# How to set dimension problems

Dear everyone:

Sorry, I am new to pytorch. When I learn tutorial (TRANSLATION WITH A SEQUENCE TO SEQUENCE NETWORK AND ATTENTION).
https://pytorch.org/tutorials/intermediate/seq2seq_translation_tutorial.html

1st question: May I ask why you choose embedded[0] in self.attn(torch.cat((embedded[0], hidden[0]), 1)), dim=1), and what do hidden[0] represent? Why not take embedded, hidden overall
2nd question: attn_applied = torch.bmm(attn_weights.unsqueeze(0),
encoder_outputs.unsqueeze(0))
Why is it multiplied after expansion in attn_weights.unsqueeze(0) dimension?

Thanks
best wishes

At least with respect to `hidden`, note that the output shape is `(num_direction*num_layers, batch_size, hidden_size)`. Since the `nn.GRU` is unidirectional (`num_directions=1`) and has only one layer (`num_layers=1`), the shape simplifies to `(1, batch_size, hidden_size)`. If I remember correctly, this tutorial uses only batch size of 1, so the shape is `(1, 1, hidden_size)`

This means that `hidden[0]` gives you the last hidden state.
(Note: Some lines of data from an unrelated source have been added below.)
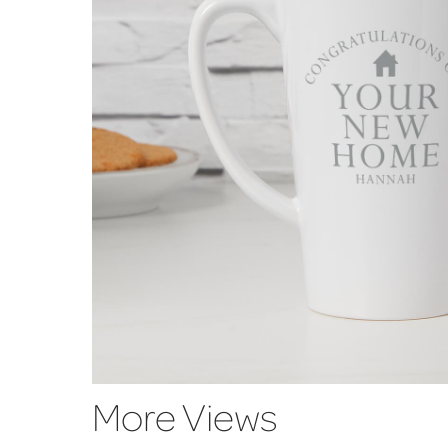
More Views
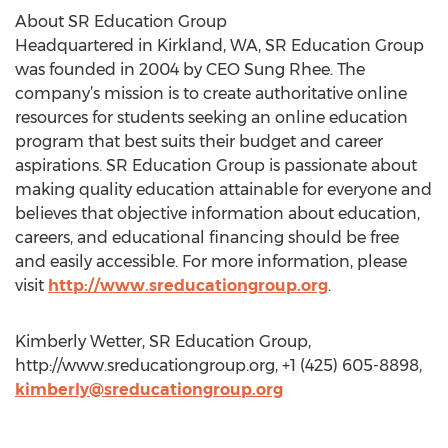
About SR Education Group
Headquartered in Kirkland, WA, SR Education Group
was founded in 2004 by CEO Sung Rhee. The
company’s mission is to create authoritative online
resources for students seeking an online education
program that best suits their budget and career
aspirations. SR Education Group is passionate about
making quality education attainable for everyone and
believes that objective information about education,
careers, and educational financing should be free
and easily accessible. For more information, please
visit
http://www.sreducationgroup.org
.
Kimberly Wetter, SR Education Group,
http://www.sreducationgroup.org, +1 (425) 605-8898,
kimberly@sreducationgroup.org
I would prefer `hidden[-1]`. In this case you could increase `num_layers` without changing the code.

The output shape of `self.embedding` should be `(batch_size,seq_len, embed_dim)`. This after `.view(1, 1, -1)` the shape is `(1, 1, batch_size*seq_len*embed_dim)`. If I remember correctly, this tutorial uses only batch size of 1, so the shape is `(1, 1, seq_len*embed_dim)`. Also, this is the decoder where we generate words step by step, so the sequence length is also one, resulting in a shape of `(1, 1, embed_dim)`

Summing up, the shapes are:

• `embedded[0]``(1, 1, embed_dim)`
• `hidden[0]``(1, 1, hidden_size)`

In general, this tutorial implements the Bahdanau Attention, which is a bit more confusing to me. I implemented the simpler Luong Attention; see here.